Now He’s a Philosophizer, or the Autobiography of the Human Soul

Nicholas Kristoff used his Feb. 15 Sunday Review op-ed piece to offer a clarion call to college professors to stop cloistering themselves like medieval monks, because we need you! Kristoff’s argument, simply put, is that too many academics have abandoned the public arena in favor of specialized fields and “arcane unintelligibility while disdaining impact and audience.” 

Kristoff admits that American anti-intellectualism plays a role in marginalizing some of our sharpest minds. Everyone from Rick Santorum to White Goodman willingly, and at times aggressively, looks down on those who go around “philosophizing.” Heck, drive down almost any highway in the state of Texas and you will see at least one bumper sticker telling you “My son beat up your honor student.” One of my own blog posts about writing was once dismissed as “academic,” and, presumably, a waste of that reader’s precious time. I’m guessing he didn’t become a faithful follower. 

But, Kristoff tells us, the real problem is within the academy itself. Sociology is “dominated by the left” and “dismissed by the right.” Too many fields, he tells us, have abandoned “area studies” in favor of specialists “who know little that is practical about the world.” For example, he lets us know, scholars were the most oblivious to the rising waters of the Arab Spring. Presumably, Kristoff is claiming they are a bunch of eggheads who spent all their time relying on quantitative numbers and theoretical constructs and forgot the Arab world is full of actual human beings. Of course, their research was probably funded by grants from organizations or politicians looking for data and best practices.

I’ll willingly admit that I have some sympathy for Kristoff’s argument. Too many college professors, the best minds of many generations, do lock themselves in the ivory tower and avoid the public spotlight. Many of them, dare I say most of them, restrict their intellectual conversations to the classroom while studiously avoiding “casting pearls through Facebook and Twitter.”

Even though we all know Facebook is the ideal place to engage in philosophical discussions: just ask my friend who went crazy bonkers protecting the Duck Commanders’ right to hate on the gays and blacks. Twitter provides an even better venue for complex conversations about power structures and human behavior.
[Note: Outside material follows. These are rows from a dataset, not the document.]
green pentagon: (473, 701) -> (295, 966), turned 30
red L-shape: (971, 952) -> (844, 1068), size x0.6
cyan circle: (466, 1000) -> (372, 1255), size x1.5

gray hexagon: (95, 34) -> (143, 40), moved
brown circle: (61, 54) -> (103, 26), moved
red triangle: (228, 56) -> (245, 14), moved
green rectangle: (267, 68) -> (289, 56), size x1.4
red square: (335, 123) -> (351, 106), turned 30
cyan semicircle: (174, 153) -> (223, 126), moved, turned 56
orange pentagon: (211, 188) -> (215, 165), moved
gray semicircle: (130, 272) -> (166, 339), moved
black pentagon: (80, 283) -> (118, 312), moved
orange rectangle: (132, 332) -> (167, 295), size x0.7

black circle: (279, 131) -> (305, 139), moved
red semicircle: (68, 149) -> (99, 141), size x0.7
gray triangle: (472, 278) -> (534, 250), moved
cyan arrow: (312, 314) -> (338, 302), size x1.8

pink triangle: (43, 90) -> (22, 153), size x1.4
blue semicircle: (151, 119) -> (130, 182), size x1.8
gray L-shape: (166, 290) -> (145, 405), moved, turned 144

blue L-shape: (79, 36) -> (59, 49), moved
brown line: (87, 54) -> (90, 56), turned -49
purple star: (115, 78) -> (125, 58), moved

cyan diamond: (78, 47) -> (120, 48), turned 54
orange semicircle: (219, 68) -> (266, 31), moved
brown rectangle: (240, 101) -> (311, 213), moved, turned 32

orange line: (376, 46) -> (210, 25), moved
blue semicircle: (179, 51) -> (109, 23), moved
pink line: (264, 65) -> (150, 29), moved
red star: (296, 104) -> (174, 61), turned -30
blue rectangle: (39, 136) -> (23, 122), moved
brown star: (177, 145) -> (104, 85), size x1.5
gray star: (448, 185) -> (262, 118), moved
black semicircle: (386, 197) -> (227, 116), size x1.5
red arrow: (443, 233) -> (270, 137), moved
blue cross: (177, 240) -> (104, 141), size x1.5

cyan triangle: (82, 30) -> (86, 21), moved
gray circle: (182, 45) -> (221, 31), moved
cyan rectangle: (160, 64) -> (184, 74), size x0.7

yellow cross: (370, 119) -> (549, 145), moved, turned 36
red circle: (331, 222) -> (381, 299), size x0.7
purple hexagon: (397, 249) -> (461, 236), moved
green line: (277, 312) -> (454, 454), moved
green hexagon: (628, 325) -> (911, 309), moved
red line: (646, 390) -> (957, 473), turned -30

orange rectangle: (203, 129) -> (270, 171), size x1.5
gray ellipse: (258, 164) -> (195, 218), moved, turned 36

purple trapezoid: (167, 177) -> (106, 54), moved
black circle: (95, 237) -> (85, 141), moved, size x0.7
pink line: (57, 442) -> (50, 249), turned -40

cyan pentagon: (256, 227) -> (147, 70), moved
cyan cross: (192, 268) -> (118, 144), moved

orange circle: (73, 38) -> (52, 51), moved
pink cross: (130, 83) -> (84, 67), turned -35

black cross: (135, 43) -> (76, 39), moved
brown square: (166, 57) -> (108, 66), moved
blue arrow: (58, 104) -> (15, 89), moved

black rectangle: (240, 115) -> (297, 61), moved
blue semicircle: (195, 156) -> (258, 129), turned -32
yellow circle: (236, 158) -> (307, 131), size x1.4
If we focus on the political disc (oops. That’s 140 characters. Did I shape any behavior?)

In what might be considered irony by some of those cloistered monks, the Sunday Editorial article, “The New College Campus,” points out that administrative employees on American college campuses are growing at the same rate as adjunct professors.

Essentially, according to the Sunday New York Times, the only things not growing on college campuses are full-time professors and the public influence of the few who are left.

What Kristoff also fails to mention, of course, is that our last bastion of publicly funded intellectuals is dying a slow, painful death.

Or, at least, being attacked on a daily basis.

Education and teaching has increasingly become about efficiency, learning outcomes, assessment, and other quantifiable numbers and theoretical constructs. Even our egghead in chief, President Obama (a law professor, no less as Kristoff notes) is seeking an educational accountability funding bill that will do everything it can to reduce colleges to factories that output products. For schools that can’t produce them fast enough, whether the consumer wants to graduate or not, we’ll cut them from the small public teat still exists.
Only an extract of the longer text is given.